> [What you will do] From the records below, copy the lines that include "modération".

-=-=-=-=-

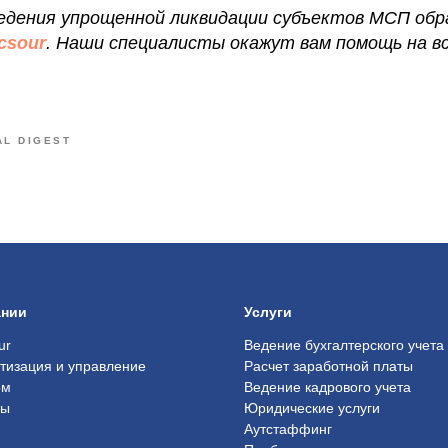
ведения упрощенной ликвидации субъектов МСП об
csour
. Наши специалисты окажут вам помощь на вс
AL DIGEST
ании
Услуги
ur
Ведение бухгалтерского учета
тизация и управление
Расчет заработной платы
ом
Ведение кадрового учета
ры
Юридические услуги
Аутстаффинг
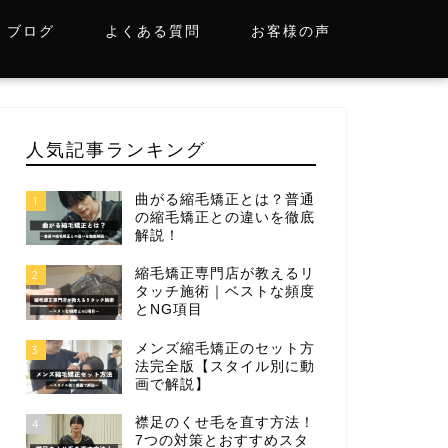
ブログ
よくある質問
お客様の声
人気記事ランキング
曲がる縮毛矯正とは？普通
1
の縮毛矯正との違いを徹底
解説！
縮毛矯正専門店が教えるリ
2
タッチ施術｜ベストな頻度
とNG項目
メンズ縮毛矯正のセット方
3
法完全版【スタイル別に動
画で解説】
襟足のくせ毛を直す方法！
4
7つの対策とおすすめスタ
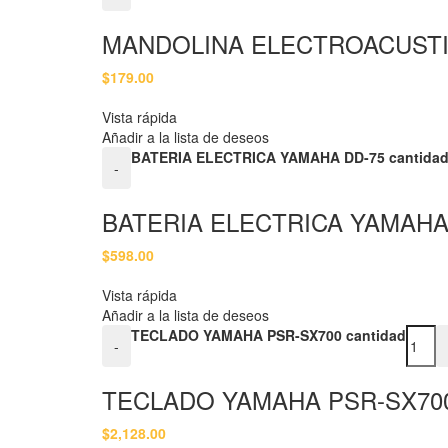
MANDOLINA ELECTROACUSTI
$
179.00
Vista rápida
Añadir a la lista de deseos
BATERIA ELECTRICA YAMAHA DD-75 cantida
-
BATERIA ELECTRICA YAMAHA
$
598.00
Vista rápida
Añadir a la lista de deseos
TECLADO YAMAHA PSR-SX700 cantidad
-
TECLADO YAMAHA PSR-SX70
$
2,128.00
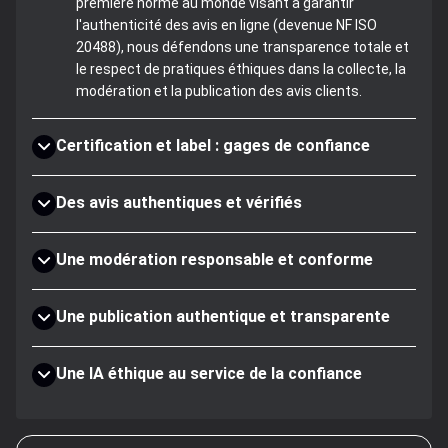
première norme au monde visant à garantir
l'authenticité des avis en ligne (devenue NF ISO
20488), nous défendons une transparence totale et
le respect de pratiques éthiques dans la collecte, la
modération et la publication des avis clients.
Certification et label : gages de confiance
Des avis authentiques et vérifiés
Une modération responsable et conforme
Une publication authentique et transparente
Une IA éthique au service de la confiance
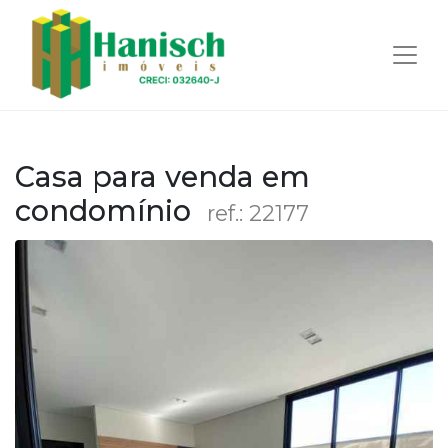
Casa para venda em
condomínio
ref.: 22177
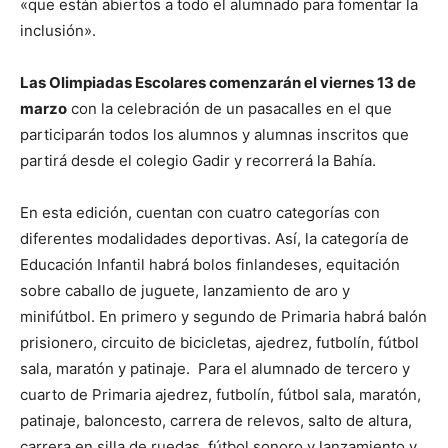
«que están abiertos a todo el alumnado para fomentar la
inclusión».
Las Olimpiadas Escolares comenzarán el viernes 13 de
marzo
con la celebración de un pasacalles en el que
participarán todos los alumnos y alumnas inscritos que
partirá desde el colegio Gadir y recorrerá la Bahía.
En esta edición, cuentan con cuatro categorías con
diferentes modalidades deportivas. Así, la categoría de
Educación Infantil habrá bolos finlandeses, equitación
sobre caballo de juguete, lanzamiento de aro y
minifútbol. En primero y segundo de Primaria habrá balón
prisionero, circuito de bicicletas, ajedrez, futbolín, fútbol
sala, maratón y patinaje. Para el alumnado de tercero y
cuarto de Primaria ajedrez, futbolín, fútbol sala, maratón,
patinaje, baloncesto, carrera de relevos, salto de altura,
carrera en silla de ruedas, fútbol sonoro y lanzamiento y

-=-=-=-=-

> [Answer to the problem]
modération et la publication des avis clients.
Une modération responsable et conforme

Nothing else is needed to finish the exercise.